M. Jolin-Barrette : Écoutez,
je me rends disponible encore cet après-midi pour avancer le projet de loi de
Constitution. Les oppositions sont en situation de blocage parlementaire par
rapport au projet de loi. Vous l'avez vu, on a siégé toute la semaine dernière,
21 h 30, mardi, 22 h 30, mercredi, 22 h 30,
jeudi. Écoutez, moi, s'il faut que je siège toute la nuit, cette nuit, pour
adopter la Constitution, je vais me rendre disponible. Ce n'est pas normal que
l'État québécois, que la nation québécoise n'ait pas de constitution formelle
pour défendre tous ces outils juridiques et conventionnels, pour défendre nos
spécificités, pour défendre nos valeurs, pour s'assurer que l'égalité entre les
femmes et les hommes soit protégée au Québec. Et surtout, quand vous avez le
Parti libéral du Québec qui refuse de ne pas invisibiliser les femmes, moi, je
pense d'autant plus, on doit l'affirmer clairement, l'égalité entre les femmes
et les hommes dans la Charte des droits et libertés, ce qui est prévu dans le
projet de loi n° 1, et surtout que l'égalité entre
les femmes et les hommes prime sur la liberté de religion en cas de conflit.
Alors, toutes les formations politiques
ont souhaité avoir une constitution. On est là et, pour des motifs partisans,
les oppositions actuellement bloquent le projet de loi n° 1.
Journaliste
: La
prorogation n'a pas dû vous aider, quand même, pour mettre toutes les chances
de votre côté de faire adopter cette constitution-là qui vous tenait à cœur.
M. Jolin-Barrette : La
majorité des dispositions de la Constitution existent déjà dans le corpus, ça a
été adopté soit par les libéraux, soit par le PQ, soit par la CAQ. Alors, il
n'y a rien de nouveau là-dedans. Par contre, les oppositions, pour des motifs
partisans, refusent d'avancer. Je leur tends la main de nouveau aujourd'hui. On
va siéger encore aujourd'hui. Alors, tout est possible. Voyez-vous, le projet
de loi sur les boissons énergisantes vient d'être déposé. Il va être adopté.

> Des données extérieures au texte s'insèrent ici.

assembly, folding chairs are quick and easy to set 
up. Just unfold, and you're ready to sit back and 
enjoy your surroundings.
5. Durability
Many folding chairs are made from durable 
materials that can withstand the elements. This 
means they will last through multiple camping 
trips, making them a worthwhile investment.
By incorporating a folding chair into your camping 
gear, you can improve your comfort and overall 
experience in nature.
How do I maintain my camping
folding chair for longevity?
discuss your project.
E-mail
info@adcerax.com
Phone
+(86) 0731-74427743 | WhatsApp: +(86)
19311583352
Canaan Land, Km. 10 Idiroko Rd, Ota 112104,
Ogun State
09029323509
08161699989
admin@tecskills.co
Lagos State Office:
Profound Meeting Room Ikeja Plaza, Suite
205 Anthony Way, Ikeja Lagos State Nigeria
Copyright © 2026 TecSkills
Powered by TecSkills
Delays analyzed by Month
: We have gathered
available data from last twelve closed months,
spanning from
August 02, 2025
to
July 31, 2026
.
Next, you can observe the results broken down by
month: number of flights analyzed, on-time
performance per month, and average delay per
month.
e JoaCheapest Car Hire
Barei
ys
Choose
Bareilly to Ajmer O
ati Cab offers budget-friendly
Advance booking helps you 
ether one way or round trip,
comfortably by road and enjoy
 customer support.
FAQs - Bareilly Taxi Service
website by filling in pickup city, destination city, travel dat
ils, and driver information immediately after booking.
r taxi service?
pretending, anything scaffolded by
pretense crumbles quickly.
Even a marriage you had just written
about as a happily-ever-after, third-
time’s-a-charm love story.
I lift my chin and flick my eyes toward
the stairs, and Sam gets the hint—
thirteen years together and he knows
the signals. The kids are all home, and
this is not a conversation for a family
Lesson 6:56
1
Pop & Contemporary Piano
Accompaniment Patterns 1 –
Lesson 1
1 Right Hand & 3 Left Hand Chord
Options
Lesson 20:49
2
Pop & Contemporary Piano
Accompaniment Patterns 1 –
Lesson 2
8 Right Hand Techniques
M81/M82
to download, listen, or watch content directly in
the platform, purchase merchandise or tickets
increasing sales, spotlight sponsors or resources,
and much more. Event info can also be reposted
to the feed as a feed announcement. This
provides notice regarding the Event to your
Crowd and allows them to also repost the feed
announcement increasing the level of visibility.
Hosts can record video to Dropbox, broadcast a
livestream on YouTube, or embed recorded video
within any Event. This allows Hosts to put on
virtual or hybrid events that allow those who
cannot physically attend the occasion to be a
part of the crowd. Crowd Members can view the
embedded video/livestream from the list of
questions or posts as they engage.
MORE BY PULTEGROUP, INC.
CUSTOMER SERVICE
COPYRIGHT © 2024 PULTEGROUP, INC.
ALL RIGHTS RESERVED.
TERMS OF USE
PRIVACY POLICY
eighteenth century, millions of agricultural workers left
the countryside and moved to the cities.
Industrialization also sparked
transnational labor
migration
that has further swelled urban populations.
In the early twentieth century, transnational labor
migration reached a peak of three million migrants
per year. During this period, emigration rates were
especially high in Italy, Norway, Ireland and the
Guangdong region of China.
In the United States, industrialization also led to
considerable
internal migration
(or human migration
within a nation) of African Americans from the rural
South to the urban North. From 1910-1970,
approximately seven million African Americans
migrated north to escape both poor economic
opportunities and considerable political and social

Notre assemblée, on peut...
Journaliste
: La loi n° 25, là, sur la déontologie judiciaire... sur le projet
de loi n° 25, sur la déontologie judiciaire, les juges, ça, est-ce que ça
a des chances d'être adopté?
M. Jolin-Barrette : Bien,
écoutez, moi, je suis un optimiste. Ça serait important que les règles
relativement à la déontologie judiciaire soient modernisées, vous savez.
Journaliste
: Juste
pour finir, là...
La Modératrice
: Après,
on passe en anglais.
Journaliste
: ...oui,
tu sais, on parlait de votre niveau de bonheur de la session courte, qui
s'achève, là. Est-ce que c'est certain que vous serez candidat cet automne?
M. Jolin-Barrette : Je serai
candidat à cet automne. Votre niveau de bonheur, vous, M. Gagnon?
Journaliste
: Ah! bien
ça, ce n'est pas intéressant.
M. Jolin-Barrette : Ah oui!
Ça m'intéresse beaucoup.
Journaliste
: ...peu
importe, on s'en reparle. Inquiétez-vous pas.
M. Jolin-Barrette : Je me
soucie de votre bonheur, celui de M. Gosselin aussi.
Journaliste
: ...Bill 1, I know that
you are optimistic. Why are you at this point.
M.
Jolin-Barrette : On Bill 1?
Journaliste
: On Bill 1, the Constitution Bill.
M.
Jolin-Barrette : Well, you know that's an
important bill for the Québec nation, for all Quebeckers that it will guarantee some rights and it's really important,
individual right, collective right. And we need to have that bill to be sure
that Québec as all the tools on constitutional matters on, and… matters also.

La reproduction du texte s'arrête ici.